Terminal velocity is defined as the constant - and maximum - velocity that a free-falling object attains as it falls through a particular medium (like air, water, or even honey!)
Now, constant velocity here implies that we’re talking about a specific scenario in which a falling object is moving with zero acceleration. And since F = ma, this means resultant force is also zero.
Keep note of our verbiage here: the resultant force acting on the object is zero, but that does not mean that there are no forces acting on it! In fact, there are precisely two forces acting on an object that falls freely: it’s weight and a resistive force offered by the medium, which by nature acts in the opposite direction.

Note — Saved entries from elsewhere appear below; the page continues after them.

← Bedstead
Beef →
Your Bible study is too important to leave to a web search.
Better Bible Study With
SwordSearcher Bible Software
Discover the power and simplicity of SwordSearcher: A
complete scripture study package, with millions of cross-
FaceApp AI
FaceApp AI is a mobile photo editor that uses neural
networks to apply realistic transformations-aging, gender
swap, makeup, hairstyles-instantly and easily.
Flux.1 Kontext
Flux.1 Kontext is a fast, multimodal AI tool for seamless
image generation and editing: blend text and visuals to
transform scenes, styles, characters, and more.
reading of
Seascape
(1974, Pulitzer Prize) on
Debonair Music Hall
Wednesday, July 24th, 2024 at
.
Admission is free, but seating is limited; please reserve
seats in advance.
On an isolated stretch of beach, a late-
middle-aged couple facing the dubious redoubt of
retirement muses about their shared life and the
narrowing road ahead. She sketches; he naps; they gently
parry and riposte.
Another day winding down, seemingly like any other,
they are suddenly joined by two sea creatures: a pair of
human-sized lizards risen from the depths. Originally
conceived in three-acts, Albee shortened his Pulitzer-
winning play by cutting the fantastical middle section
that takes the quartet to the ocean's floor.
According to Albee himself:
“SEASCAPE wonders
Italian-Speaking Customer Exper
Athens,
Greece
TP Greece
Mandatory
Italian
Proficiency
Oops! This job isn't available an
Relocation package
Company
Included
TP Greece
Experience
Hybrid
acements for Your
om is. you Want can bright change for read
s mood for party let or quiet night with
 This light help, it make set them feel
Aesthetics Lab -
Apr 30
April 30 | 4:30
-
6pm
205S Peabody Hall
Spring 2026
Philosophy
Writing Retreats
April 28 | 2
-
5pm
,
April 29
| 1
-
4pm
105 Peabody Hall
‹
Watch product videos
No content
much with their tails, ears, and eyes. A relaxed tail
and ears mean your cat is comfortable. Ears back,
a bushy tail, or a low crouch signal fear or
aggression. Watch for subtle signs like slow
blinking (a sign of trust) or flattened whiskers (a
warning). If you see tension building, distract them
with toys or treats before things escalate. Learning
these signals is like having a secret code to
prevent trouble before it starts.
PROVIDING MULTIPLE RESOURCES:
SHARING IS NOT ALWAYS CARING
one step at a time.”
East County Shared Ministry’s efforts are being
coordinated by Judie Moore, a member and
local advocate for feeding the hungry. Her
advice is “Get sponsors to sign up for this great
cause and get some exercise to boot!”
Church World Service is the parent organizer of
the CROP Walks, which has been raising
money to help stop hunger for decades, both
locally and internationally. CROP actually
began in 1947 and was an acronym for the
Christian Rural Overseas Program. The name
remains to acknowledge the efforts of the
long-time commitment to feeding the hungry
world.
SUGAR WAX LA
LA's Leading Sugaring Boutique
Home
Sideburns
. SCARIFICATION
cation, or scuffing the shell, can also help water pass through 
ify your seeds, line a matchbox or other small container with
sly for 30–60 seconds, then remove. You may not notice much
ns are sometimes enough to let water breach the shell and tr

Weight in itself is dependent on the mass of the object (since W = mg), and so we expect that to remain unchanged as the object falls from rest due to its weight, but the resistive force acting on it will change. As the object picks up velocity, resistive force also keeps on increasing. Since resultant force F = W - R, then we can see F will steadily decrease, ultimately causing it’s acceleration to decrease too:
Keep in mind that while the acceleration itself is decreasing, the velocity is steadily increasing throughout! Just to put it into perspective: the velocity is continuously increasing, but the change in velocity over each equal interval of time is decreasing. (an example: suppose the velocity of a free-falling object was increasing from 5 m/s to 10 m/s in the first 10 seconds, but in the next 10 seconds, it increases from 10 m/s to just 12 m/s - there’s still an appreciable increase, but a lesser one!)